Reviewed in the United States on August 6, 2015
This is a fun book. I also explains in clear detail why all our supermarket food is packaged, processed crap. It was designed to last forever as the army shipped it to soldiers. This book could have been called "Why you eat like a grunt."

Here’s the premise: The armed forces need food. After a fascinating historical romp through feeding soldiers throughout history, we learn that there’s a massive military-nutritional complex. America’s soldiers need to eat, but food doesn’t travel well. So the nation’s food labs (and the Army’s own, in Natick, Massachusetts) gear up to find ways to prepare and package food that can get to the soldiers in massive quantities without tasting too horrible.
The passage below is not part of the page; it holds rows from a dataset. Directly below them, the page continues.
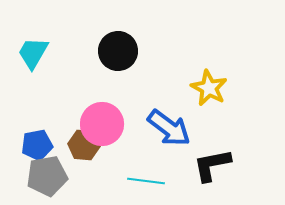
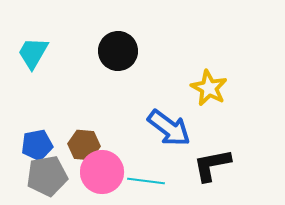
pink circle: moved 48 px down
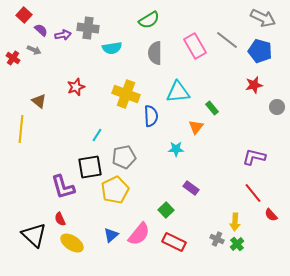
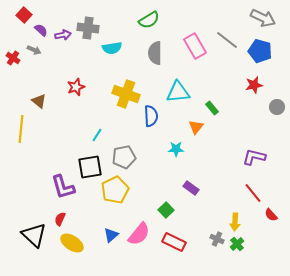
red semicircle at (60, 219): rotated 48 degrees clockwise
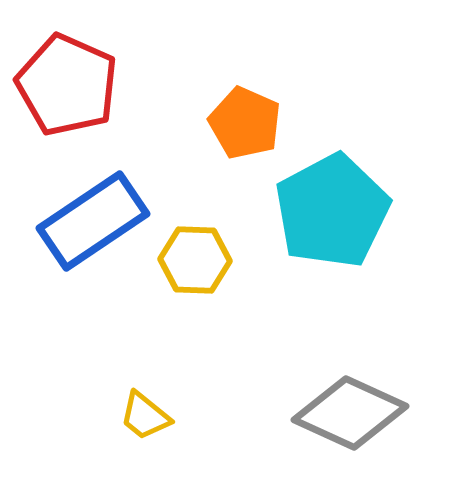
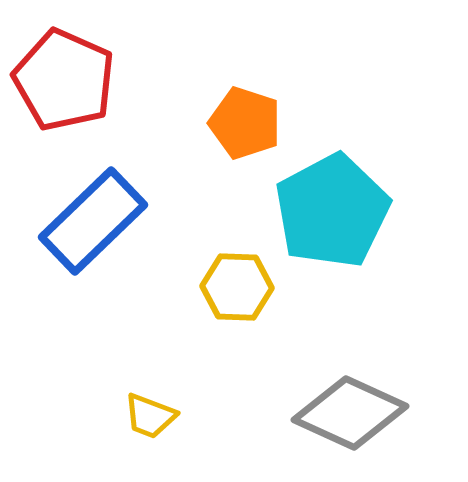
red pentagon: moved 3 px left, 5 px up
orange pentagon: rotated 6 degrees counterclockwise
blue rectangle: rotated 10 degrees counterclockwise
yellow hexagon: moved 42 px right, 27 px down
yellow trapezoid: moved 5 px right; rotated 18 degrees counterclockwise
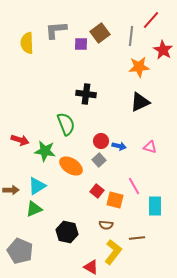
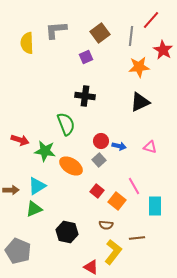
purple square: moved 5 px right, 13 px down; rotated 24 degrees counterclockwise
black cross: moved 1 px left, 2 px down
orange square: moved 2 px right, 1 px down; rotated 24 degrees clockwise
gray pentagon: moved 2 px left
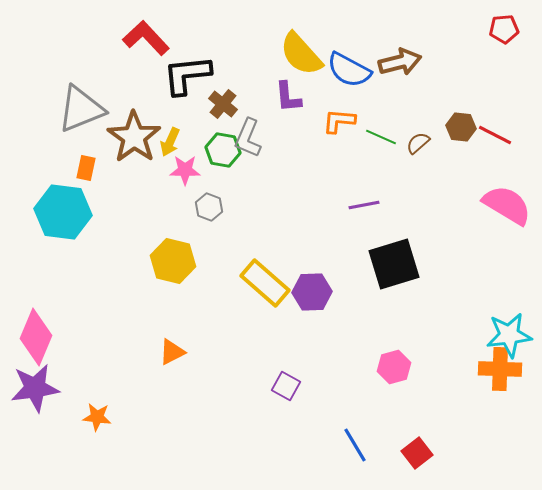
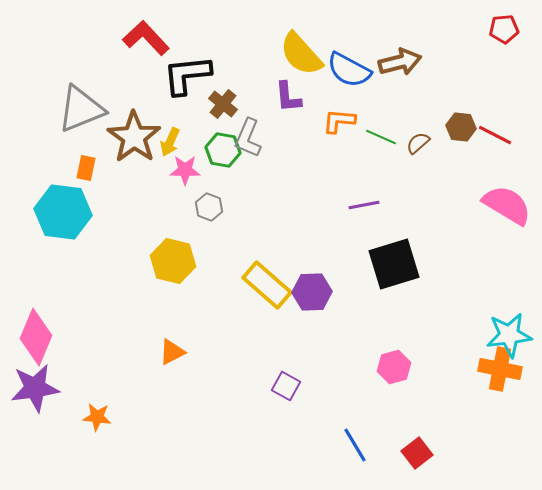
yellow rectangle: moved 2 px right, 2 px down
orange cross: rotated 9 degrees clockwise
There's fun prose in here that reminded me of Michael Pollan. Here's a sample:

Cheese purists the world over exalt their mummified milk. Their silken Goudas and savory Emmentalers. Their fetid fetas and squeaky queso frescos. Their moldy Roqueforts and runny Camemberts. These disks of rotted dairy are the pinnacle of thousands of years of experimentation that began when a herdsman carrying a ruminant’s stomach brimming with milk found that by journey’s end, he had a bag full of curds and whey.

There's a lot of cool trivia in here, like how we all ended up eating "nutrition bars" instead of actual nutrition, and why bread never really gets stale any more. Blame the scientists who feed the US Armed Forces. They were just doing their jobs, but the food industry follows their lead and we all end up eating "meals ready-to-eat."